The banks and HFCs offer most of their home loans on the floating rate, which is linked to the base rate or benchmark prime lending rate, as lenders don’t have recourse to long-term funds. This tends to pass on the short-term risks to borrowers. This in turn leads to a sudden spurt in either the EMIs or the repayment period, and sometimes even both, whenever the Reserve Bank of India (RBI) increases the benchmark rates.
It is to be noted that even though some banks and HFCs do offer fixed rate loans, it comes at about two percentage points higher than the floating rate loan that is now at 10.50 to 11 percent. As such, it acts as a disincentive to homebuyers and stops them from opting for a fixed rate loan.
As the Consumer Price Index (CPI) based inflation rate has remained above 10 percent in the past two years, the RBI maintained a tight monetary policy. In effect, this move has kept the mortgage rates high.
The NHB has underlined the housing shortage of 18.70 million units and that 90 percent of it is in the economically weaker sections and low income group segments. As such, the potential in these segments is huge and untapped.

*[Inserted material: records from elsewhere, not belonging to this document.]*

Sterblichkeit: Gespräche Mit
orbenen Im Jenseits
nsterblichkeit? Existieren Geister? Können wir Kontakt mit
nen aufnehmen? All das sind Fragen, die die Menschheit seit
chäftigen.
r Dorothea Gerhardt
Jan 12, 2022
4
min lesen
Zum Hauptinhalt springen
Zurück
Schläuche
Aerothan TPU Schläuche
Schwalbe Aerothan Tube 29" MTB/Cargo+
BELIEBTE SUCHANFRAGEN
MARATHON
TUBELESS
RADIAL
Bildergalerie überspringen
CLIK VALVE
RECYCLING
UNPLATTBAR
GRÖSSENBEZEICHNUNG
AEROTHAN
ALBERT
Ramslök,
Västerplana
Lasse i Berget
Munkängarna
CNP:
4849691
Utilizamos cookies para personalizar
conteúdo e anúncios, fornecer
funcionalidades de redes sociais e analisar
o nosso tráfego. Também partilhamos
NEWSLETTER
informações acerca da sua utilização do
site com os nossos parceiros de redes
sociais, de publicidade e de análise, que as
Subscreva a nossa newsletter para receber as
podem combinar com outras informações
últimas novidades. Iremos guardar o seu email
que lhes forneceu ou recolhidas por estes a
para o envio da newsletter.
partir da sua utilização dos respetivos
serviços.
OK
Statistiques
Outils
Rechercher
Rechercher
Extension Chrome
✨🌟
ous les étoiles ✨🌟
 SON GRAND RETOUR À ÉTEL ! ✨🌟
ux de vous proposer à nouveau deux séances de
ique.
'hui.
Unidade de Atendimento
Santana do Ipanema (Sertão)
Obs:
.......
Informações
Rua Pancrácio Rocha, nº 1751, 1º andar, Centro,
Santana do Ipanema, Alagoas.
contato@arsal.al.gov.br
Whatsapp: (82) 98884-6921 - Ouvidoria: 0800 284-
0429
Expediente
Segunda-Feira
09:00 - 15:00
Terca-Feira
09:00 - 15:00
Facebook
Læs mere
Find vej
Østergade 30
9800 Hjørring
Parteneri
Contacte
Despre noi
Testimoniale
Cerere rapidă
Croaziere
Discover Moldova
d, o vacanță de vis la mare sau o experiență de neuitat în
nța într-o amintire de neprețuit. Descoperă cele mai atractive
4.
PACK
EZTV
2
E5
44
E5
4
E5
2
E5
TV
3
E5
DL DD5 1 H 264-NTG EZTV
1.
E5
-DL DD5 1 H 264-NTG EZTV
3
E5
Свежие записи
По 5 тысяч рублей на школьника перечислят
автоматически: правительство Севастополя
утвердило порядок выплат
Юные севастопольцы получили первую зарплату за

In addition, the NHB recently announced a reduction in interest rate on its special refinance scheme to 8.25 percent from 8.50 percent, for loans up to Rs 5 lakhs. For loans up to Rs 10 lakhs, the NHB decided to cut the rate to 8.50 percent from 8.75 percent. The scheme is aimed at ensuring long-term fixed-rate refinance at affordable interest rates to build or buy a house in an urban area. This scheme is targeted at the low income and middle income segments.
Further, the refinance extended to primary lending institutions including banks, HFCs and lenders in the cooperative sector is for 5-15 year tenures at fixed rates.